What this task involves: Can you reproduce the data beneath, keeping every line exact?
Raw data Start Marker
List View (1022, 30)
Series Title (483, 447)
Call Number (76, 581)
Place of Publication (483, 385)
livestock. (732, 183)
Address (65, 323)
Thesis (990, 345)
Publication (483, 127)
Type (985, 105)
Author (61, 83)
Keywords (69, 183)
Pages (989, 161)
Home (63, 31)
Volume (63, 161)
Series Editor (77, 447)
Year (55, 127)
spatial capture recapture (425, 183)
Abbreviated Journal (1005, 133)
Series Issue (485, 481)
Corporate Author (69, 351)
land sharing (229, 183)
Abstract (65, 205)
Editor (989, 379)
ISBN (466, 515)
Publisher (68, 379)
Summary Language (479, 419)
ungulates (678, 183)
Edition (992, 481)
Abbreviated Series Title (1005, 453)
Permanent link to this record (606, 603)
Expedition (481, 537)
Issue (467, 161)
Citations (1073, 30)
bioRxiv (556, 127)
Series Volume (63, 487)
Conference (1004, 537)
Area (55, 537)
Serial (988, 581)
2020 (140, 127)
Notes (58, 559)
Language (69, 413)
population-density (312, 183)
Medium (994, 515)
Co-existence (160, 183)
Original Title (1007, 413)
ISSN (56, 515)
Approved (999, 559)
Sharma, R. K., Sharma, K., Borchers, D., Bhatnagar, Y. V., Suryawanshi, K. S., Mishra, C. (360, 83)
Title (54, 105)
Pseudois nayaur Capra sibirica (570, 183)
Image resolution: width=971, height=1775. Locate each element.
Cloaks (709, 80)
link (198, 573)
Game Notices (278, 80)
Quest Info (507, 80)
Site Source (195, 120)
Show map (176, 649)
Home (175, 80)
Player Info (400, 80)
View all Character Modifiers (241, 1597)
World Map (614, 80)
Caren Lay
Raw data End Marker
Output of the exercise:
List View (1022, 30)
Series Title (483, 447)
Call Number (76, 581)
Place of Publication (483, 385)
livestock. (732, 183)
Address (65, 323)
Thesis (990, 345)
Publication (483, 127)
Type (985, 105)
Author (61, 83)
Keywords (69, 183)
Pages (989, 161)
Home (63, 31)
Volume (63, 161)
Series Editor (77, 447)
Year (55, 127)
spatial capture recapture (425, 183)
Abbreviated Journal (1005, 133)
Series Issue (485, 481)
Corporate Author (69, 351)
land sharing (229, 183)
Abstract (65, 205)
Editor (989, 379)
ISBN (466, 515)
Publisher (68, 379)
Summary Language (479, 419)
ungulates (678, 183)
Edition (992, 481)
Abbreviated Series Title (1005, 453)
Permanent link to this record (606, 603)
Expedition (481, 537)
Issue (467, 161)
Citations (1073, 30)
bioRxiv (556, 127)
Series Volume (63, 487)
Conference (1004, 537)
Area (55, 537)
Serial (988, 581)
2020 (140, 127)
Notes (58, 559)
Language (69, 413)
population-density (312, 183)
Medium (994, 515)
Co-existence (160, 183)
Original Title (1007, 413)
ISSN (56, 515)
Approved (999, 559)
Sharma, R. K., Sharma, K., Borchers, D., Bhatnagar, Y. V., Suryawanshi, K. S., Mishra, C. (360, 83)
Title (54, 105)
Pseudois nayaur Capra sibirica (570, 183)
Image resolution: width=971, height=1775. Locate each element.
Cloaks (709, 80)
link (198, 573)
Game Notices (278, 80)
Quest Info (507, 80)
Site Source (195, 120)
Show map (176, 649)
Home (175, 80)
Player Info (400, 80)
View all Character Modifiers (241, 1597)
World Map (614, 80)
Caren Lay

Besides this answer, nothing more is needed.